Wenn an diesem Samstag in der mit 9000 Zuschauern ausverkauften Max-Schmeling-Halle die italienischen Frauen-Teams Novara und Conegliano (16 Uhr) sowie die Männer-Teams Kasan und Italiens Meister Civitanova (19 Uhr/beide live auf Eurosport) die Champions-League-Sieger im Volleyball ausspielen, sind viele grandiose Spieler und Spielerinnen dabei. Doch N’Gapeth ist darunter wohl der beste. Und er geht dieses Finale mit einer besonderen Motivation an. Denn er ist mit der französischen Nationalmannschaft zwar schon Europameister geworden, hat die Weltliga gewonnen sowie Meistertitel in Italien und Frankreich. Doch der Champions-League-Titel fehlt ihm noch.

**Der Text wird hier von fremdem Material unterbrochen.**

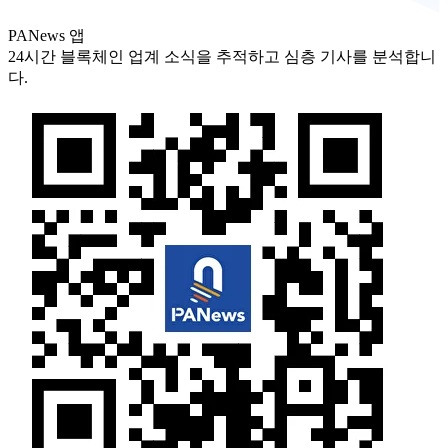
PANews 앱
24시간 블록체인 업계 소식을 추적하고 심층 기사를 분석합니
다.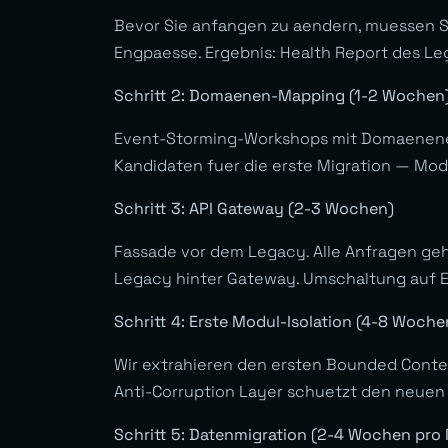
Bevor Sie anfangen zu aendern, muessen Si
Engpaesse. Ergebnis: Health Report des L
Schritt 2: Domaenen-Mapping (1-2 Wochen
Event-Storming-Workshops mit Domaenenexp
Kandidaten fuer die erste Migration — Mo
Schritt 3: API Gateway (2-3 Wochen)
Fassade vor dem Legacy. Alle Anfragen ge
Legacy hinter Gateway. Umschaltung auf 
Schritt 4: Erste Modul-Isolation (4-8 Woche
Wir extrahieren den ersten Bounded Conte
Anti-Corruption Layer schuetzt den neuen
Schritt 5: Datenmigration (2-4 Wochen pro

N’Gapeth geriet schon mit dem Gesetz in Konflikt
„Es ist klar, dass ich nach Kasan gewechselt bin um die Champions League zu gewinnen“, sagte N’Gapeth vor seiner Ankunft in Berlin dem europäischen Volleyball-Verband. Vor sechs Jahren stand er schon einmal im Finale und verlor. „Jetzt habe ich endlich meine zweite Chance bekommen – und die will ich auf gar keinen Fall verpassen.“ Diesem Ziel ordnet N’Gapeth alles unter.
„Was ihn von all den Topspielern unterscheidet: Earvin ist ein wahnsinnig wetteifernder und ehrgeiziger Spieler. Ich kenne niemanden, der es so sehr hasst zu verlieren“, sagt Cedric Enard. Und der Trainer der BR Volleys kennt sich bestens aus im Volleyball. Der Franzose kennt N’Gapeth schon, seit dieser ein kleiner Junge war und ist gut mit ihm befreundet. Als Enard noch Spieler war, trainierte er unter N’Gapeths Vater Eric. Der junge Earvin war immer mit ihnen in der Halle. „Er hat pausenlos mit dem Volleyball gespielt. Wir wussten schon sehr früh, dass er ein außergewöhnlicher Spieler werden würde“, sagt Enard. „Aber dass er so unglaublich wird, ist bemerkenswert.“
Doch N’Gapeth produziert nicht nur auf dem Feld Schlagzeilen. Er hat bereits einige Rap-Alben veröffentlicht – geriet aber auch schon mit dem Gesetz in Konflikt. Weil er in eine Nachtclub-Schlägerei verwickelt war oder weil er einen Schaffner angegriffen hatte. „Das Image des Bad Boys wird ihm aber nicht gerecht“, sagt Enard. „Er ist einfach extrem loyal. Wenn seine Familie oder seine Freunde beleidigt werden, schreitet er ein. Mittlerweile ist er aber ruhiger geworden.“ Nicht jedoch auf dem Feld. Und das wird er am Samstag sicher eindrucksvoll beweisen.